Beginning with the line that contains "Écuries / Pilotes", restate each line below through the final one exactly, and exclude the pictures.

Top of Dataset entries

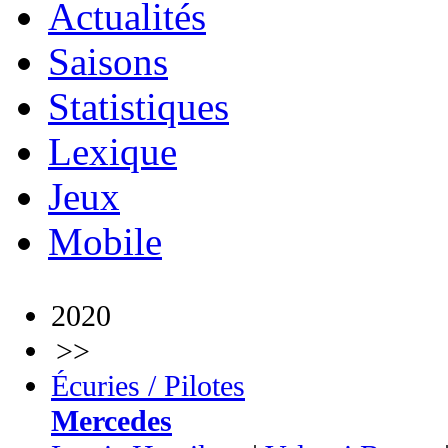
Actualités
Saisons
Statistiques
Lexique
Jeux
Mobile
2020
>>
Écuries / Pilotes
Mercedes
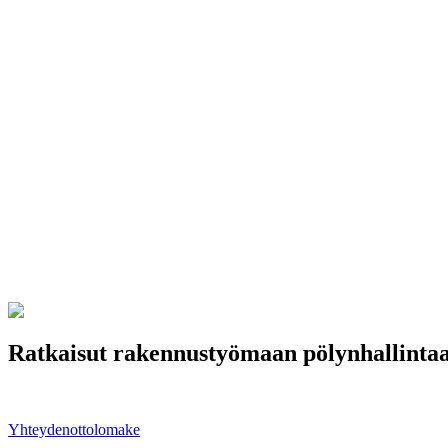
Ratkaisut rakennustyömaan pölynhallinta
Meiltä löydät laitteet tehokkaaseen ja vaativaan pölynhallintaan. Ong
Yhteydenottolomake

Bottom of Dataset entries

*Reply*
Écuries / Pilotes
Mercedes
Ratkaisut rakennustyömaan pölynhallinta
Meiltä löydät laitteet tehokkaaseen ja vaativaan pölynhallintaan. Ong
Yhteydenottolomake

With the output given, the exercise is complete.